Chapter 2.1: Preconscious Aspects Of Creative Expression

Creativity and Unconscious

The workings of the unconscious mind are still dependent on early pioneers such as Jung, though brain imaging has allowed scientists to measure and explain this phenomenon better. This research and insight is important to this essay, as the unconscious and non-verbal right hemisphere of the brain form the ‘black box’ of the creative process – how much of an idea comes together in the unconscious, before we are even aware of it?

Jung (1923, p.120) describes how the unconscious develops associations that are valuable to the problem, or at least show promise until a point where they are formed enough to translate to the conscious mind. A thinker will develop the idea in their conscious mind – Archimedes sitting in the public baths, watching people getting in and out of the water, had ‘Prepared’ his mind with a problem and was ‘Incubating’ along the very lines he needed to connect for some time, the ‘Illumination’ moment happened in his conscious thought. The fact that most of the processing work of his brain had been unconscious only to gently feed the idea to him, after much time spent ‘doing nothing’ gives rise to the question of whether he unconsciously knew the answer, fully formed, as it were, without his being ‘there’ to understand it. Can the unconscious develop ideas that the conscious mind is never privy to? We have already seen evidence for the argument that creativity actually happens in spite of our consciousness, rather than as a result of it (Smallwood, Schooler, and Handy, 2008).

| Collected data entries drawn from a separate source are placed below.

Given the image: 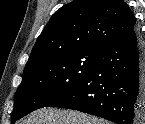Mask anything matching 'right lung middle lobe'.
I'll return each mask as SVG.
<instances>
[{"instance_id":"obj_1","label":"right lung middle lobe","mask_w":145,"mask_h":124,"mask_svg":"<svg viewBox=\"0 0 145 124\" xmlns=\"http://www.w3.org/2000/svg\"><path fill=\"white\" fill-rule=\"evenodd\" d=\"M99 54L92 51L68 54L23 74L15 95L12 124L27 114L45 107L79 83Z\"/></svg>"}]
</instances>
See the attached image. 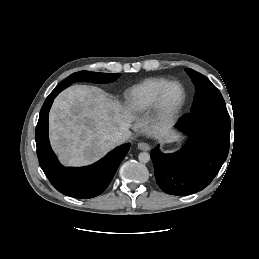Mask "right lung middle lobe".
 <instances>
[{
  "mask_svg": "<svg viewBox=\"0 0 259 259\" xmlns=\"http://www.w3.org/2000/svg\"><path fill=\"white\" fill-rule=\"evenodd\" d=\"M120 76L119 73H98V72H89V71H80L71 74L69 77L64 79L59 83L55 89L64 90L72 83L77 81H86L93 83H110L115 81Z\"/></svg>",
  "mask_w": 259,
  "mask_h": 259,
  "instance_id": "dd1d6c3e",
  "label": "right lung middle lobe"
}]
</instances>
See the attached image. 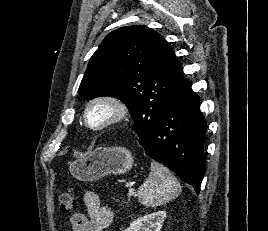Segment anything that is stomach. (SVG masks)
<instances>
[{
    "label": "stomach",
    "mask_w": 268,
    "mask_h": 231,
    "mask_svg": "<svg viewBox=\"0 0 268 231\" xmlns=\"http://www.w3.org/2000/svg\"><path fill=\"white\" fill-rule=\"evenodd\" d=\"M133 156L123 147H97L89 154L69 162V171L80 181H96L107 175H121L131 170Z\"/></svg>",
    "instance_id": "obj_1"
}]
</instances>
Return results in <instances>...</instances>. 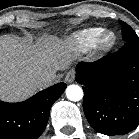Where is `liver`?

Poincaré’s (1913) explains of how, out of all possible variations, the mind can deliver the “good combinations”. He believed that these combinations occur in the unconscious or subliminal self. Poincare describes the divining of delicate intuition that either forms the ideas he experiences or whether it only feeds him the most promising, the rest becoming lost to the unconscious. Is it just a random associative phenomenon that we attach meaning to culturally, or is there some sort of value system in the unconscious that helps us choose from more valuable ideas? We will see how his hypotheses relates to more recent research in a later section.

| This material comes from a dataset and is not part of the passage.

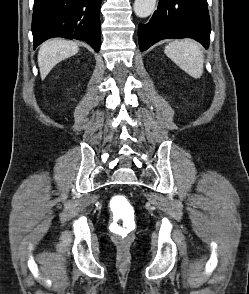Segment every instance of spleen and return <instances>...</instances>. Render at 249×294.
<instances>
[{"mask_svg": "<svg viewBox=\"0 0 249 294\" xmlns=\"http://www.w3.org/2000/svg\"><path fill=\"white\" fill-rule=\"evenodd\" d=\"M165 54L182 70L193 78H200L203 74L204 59L201 46L194 40L184 39L169 43Z\"/></svg>", "mask_w": 249, "mask_h": 294, "instance_id": "spleen-1", "label": "spleen"}]
</instances>
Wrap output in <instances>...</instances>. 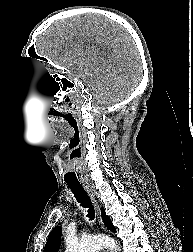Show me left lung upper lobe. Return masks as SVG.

Jung’s (1923) descriptions of the creative process reflect Wallas’ stages of creativity. He explains that ‘Illumination’ is when the incubating ideas in the unconscious develop enough ‘energy’ or become significant to the consciousness they move into conscious thought. Like water that changes state when it reaches a certain energy level – evaporating and becoming vapor – so some sort of energy is required that can translate an idea from one state to another, one hemisphere to the other, where it changes enough to become a conscious and therefore externally represented, as if through our sense, such as an image.

Neuroscientific research into subliminal and pre-consciousness of decisions; dreaming and even daydreaming ,show that the work of taking huge amounts of data from our environments is largely subliminal and automatic (Lewicki et al. 1992). This is what leads me to argue that creative individuals do not necessarily need to be more intelligent, skilled or culturally positioned in order to have good ideas. But something they do need and often exhibit, is the ability to listen to their preconscious machinations and to cherry-pick ideas from it that are far more conflicted and incompatible than any in conscious thought, though their self-conflicting state is only an external judgment. It is the prefrontal cortex that both allows for secondary level thinking and analysis. It is even where we need to decide to ‘listen’ to our primary processes. But it is also what effectively blocks much of the scatter of ideas and information from the conscious mind to allow it to focus on the goal at hand. When we daydream or sleep, the prefrontal cortex ‘switches off,’ allowing a larger amount of brain power to go to processing recent experiences and endocepts. When you ‘experience’ being unconscious most of your brain actually wakes up. It is simply the ‘me’ consciousness that stops holding everything back and all of the ideas and experiences collected through the day are churned up and explored in new ways.  When our consciousness recedes in sleep, more brain processes become involved in the transfer of cognitive information (Wagner et al. 2004, Cai et al. 2009, Snyder 2009). Unfortunately many of our experiences during REM and daydreaming do not get experienced by the conscious mind, or if they do they soon fade as the ‘real’ experiences of the day take over.

This means that creative expression requires an ability to ‘tap into’ our unconscious processes. The artist needs to be able to operate with an awareness of their primary processes, a ‘loose’ consciousness in order both to increase the amount of primary process idea generation and to be able to remember them. Somehow they are aware of themselves as they daydream and can recollect their ideas as they are randomly and emotionally combined. This is supported by literature that suggests artists are more comfortable with ambiguity and conflicting states – that their consciousness is slower to ‘delete’ or repress the ideas that the unconscious develops thus allowing them to absorb these problematic endoceptual combinations into working memory.